As well as lithium, SQM produces premium-priced fertilisers and is the world’s largest producer of iodine, which is used in X-rays and pharmaceuticals.
TIM (TIMB)/ Brasil
Star Rating: 4
Economic Moat: None
Share Price: $11
Fair Value: $15
Brazil has two undervalued stocks under Morningstar coverage and they’re both telecoms companies: Telefonica Brasil (VIV) and TIM (TIMB). TIM is majority-owned by Telecom Italia and has 51 million subscribers in Brasil - a market share of 22%. Morningstar analyst Michael Hodel expects this to increase to 30% after the planned takeover of Rio-based rival Oi, which has a dominant position in fixed-line telecoms.
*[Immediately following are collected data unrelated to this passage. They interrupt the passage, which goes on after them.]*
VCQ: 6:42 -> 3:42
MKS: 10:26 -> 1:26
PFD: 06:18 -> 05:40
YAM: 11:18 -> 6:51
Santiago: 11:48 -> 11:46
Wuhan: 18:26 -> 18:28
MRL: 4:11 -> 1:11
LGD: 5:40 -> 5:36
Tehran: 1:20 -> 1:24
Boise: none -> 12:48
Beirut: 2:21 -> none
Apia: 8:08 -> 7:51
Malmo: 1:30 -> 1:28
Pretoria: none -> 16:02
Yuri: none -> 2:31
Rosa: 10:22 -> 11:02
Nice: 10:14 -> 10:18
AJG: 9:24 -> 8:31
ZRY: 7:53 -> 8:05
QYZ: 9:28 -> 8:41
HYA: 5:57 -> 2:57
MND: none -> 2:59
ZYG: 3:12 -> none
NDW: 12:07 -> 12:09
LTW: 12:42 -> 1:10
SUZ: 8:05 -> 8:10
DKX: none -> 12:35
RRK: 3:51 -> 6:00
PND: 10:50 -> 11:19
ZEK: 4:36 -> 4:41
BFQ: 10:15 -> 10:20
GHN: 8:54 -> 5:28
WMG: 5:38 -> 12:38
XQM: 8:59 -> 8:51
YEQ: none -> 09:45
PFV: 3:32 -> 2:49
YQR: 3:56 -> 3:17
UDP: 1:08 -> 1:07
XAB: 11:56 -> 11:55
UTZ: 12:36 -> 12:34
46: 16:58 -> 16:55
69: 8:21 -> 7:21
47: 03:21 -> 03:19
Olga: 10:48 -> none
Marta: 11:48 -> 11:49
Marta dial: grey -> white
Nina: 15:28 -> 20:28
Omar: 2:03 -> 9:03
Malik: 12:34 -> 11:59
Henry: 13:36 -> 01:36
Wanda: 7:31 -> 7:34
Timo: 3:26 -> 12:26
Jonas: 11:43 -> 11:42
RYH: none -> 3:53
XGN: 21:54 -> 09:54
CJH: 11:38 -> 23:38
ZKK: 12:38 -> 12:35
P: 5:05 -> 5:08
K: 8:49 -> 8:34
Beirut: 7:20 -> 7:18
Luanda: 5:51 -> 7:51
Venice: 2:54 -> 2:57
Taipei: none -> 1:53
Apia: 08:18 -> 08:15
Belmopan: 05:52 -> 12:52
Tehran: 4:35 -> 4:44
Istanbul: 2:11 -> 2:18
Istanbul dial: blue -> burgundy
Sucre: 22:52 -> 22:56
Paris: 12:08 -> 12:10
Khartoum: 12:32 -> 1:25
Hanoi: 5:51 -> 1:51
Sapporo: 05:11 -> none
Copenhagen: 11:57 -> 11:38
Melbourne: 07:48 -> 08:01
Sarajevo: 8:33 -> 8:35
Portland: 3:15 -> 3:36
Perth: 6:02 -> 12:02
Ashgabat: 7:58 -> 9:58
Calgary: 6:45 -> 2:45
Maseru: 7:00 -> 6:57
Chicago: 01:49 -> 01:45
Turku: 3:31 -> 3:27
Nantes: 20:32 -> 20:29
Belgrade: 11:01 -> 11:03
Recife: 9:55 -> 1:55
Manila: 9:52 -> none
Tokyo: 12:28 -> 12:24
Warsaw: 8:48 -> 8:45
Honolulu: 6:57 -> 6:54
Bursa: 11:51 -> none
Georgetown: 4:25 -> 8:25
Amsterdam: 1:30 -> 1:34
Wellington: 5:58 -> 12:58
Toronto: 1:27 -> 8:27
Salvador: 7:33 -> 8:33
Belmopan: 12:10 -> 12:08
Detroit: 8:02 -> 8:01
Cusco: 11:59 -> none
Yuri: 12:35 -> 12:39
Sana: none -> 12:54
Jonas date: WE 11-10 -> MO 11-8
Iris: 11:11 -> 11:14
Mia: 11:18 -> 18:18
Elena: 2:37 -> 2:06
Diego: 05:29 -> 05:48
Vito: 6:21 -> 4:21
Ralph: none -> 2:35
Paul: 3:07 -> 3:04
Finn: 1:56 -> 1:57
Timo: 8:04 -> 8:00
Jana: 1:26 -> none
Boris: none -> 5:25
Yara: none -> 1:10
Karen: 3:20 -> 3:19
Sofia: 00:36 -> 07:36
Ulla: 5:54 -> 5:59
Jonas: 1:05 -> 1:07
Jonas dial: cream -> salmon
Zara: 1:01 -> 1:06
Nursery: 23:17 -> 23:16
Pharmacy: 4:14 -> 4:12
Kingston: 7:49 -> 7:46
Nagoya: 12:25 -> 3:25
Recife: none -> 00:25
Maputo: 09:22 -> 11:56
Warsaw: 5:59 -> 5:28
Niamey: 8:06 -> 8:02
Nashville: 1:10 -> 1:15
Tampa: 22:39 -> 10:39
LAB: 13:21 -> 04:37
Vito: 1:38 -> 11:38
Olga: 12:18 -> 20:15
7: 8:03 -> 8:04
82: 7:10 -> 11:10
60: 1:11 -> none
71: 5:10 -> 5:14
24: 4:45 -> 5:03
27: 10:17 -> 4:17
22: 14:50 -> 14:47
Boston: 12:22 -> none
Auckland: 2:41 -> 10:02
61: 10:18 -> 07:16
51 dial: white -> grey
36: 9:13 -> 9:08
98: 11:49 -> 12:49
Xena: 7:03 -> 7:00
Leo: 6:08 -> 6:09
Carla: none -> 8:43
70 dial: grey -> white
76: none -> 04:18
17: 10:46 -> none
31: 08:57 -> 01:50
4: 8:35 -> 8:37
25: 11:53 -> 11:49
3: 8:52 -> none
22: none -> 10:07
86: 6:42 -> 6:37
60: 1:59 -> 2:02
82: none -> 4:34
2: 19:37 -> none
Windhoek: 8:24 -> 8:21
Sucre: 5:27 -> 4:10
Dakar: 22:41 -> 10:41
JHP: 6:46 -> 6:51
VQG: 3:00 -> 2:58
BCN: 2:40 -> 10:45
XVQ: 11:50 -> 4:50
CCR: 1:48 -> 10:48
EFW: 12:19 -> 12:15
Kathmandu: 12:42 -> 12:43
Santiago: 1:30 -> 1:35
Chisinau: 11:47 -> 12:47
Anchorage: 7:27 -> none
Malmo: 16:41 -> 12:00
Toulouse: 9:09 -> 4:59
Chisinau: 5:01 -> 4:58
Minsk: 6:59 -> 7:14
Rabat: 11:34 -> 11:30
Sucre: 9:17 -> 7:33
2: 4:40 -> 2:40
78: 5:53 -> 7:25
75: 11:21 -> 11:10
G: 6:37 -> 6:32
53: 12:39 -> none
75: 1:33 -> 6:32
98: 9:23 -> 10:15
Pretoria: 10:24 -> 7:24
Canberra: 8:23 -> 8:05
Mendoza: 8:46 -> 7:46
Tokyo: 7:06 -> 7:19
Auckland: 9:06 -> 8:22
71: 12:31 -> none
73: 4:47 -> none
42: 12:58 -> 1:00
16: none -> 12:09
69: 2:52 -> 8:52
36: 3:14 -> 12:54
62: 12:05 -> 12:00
TIM is investing heavily in fibre broadband, and currently has 3 million customers with super-fast internet. Still, Hodel says that the TIM’s rivals, Telefonica Brasil and Mexican telecoms giant America Movil (AMX), have the upper hand because of their fixed-line assets. This allows them to cross-sell products to existing customers: for example, a landline phone customer can take up a mobile phone or broadband contract. “We expect TIM will generate steady results in the coming years, but we believe the firm is at a disadvantage to Telefonica’s Vivo and America Movil, its primary rivals.” TIM has managed to maintain its industry position by focusing on higher-value customers and keeping costs under control.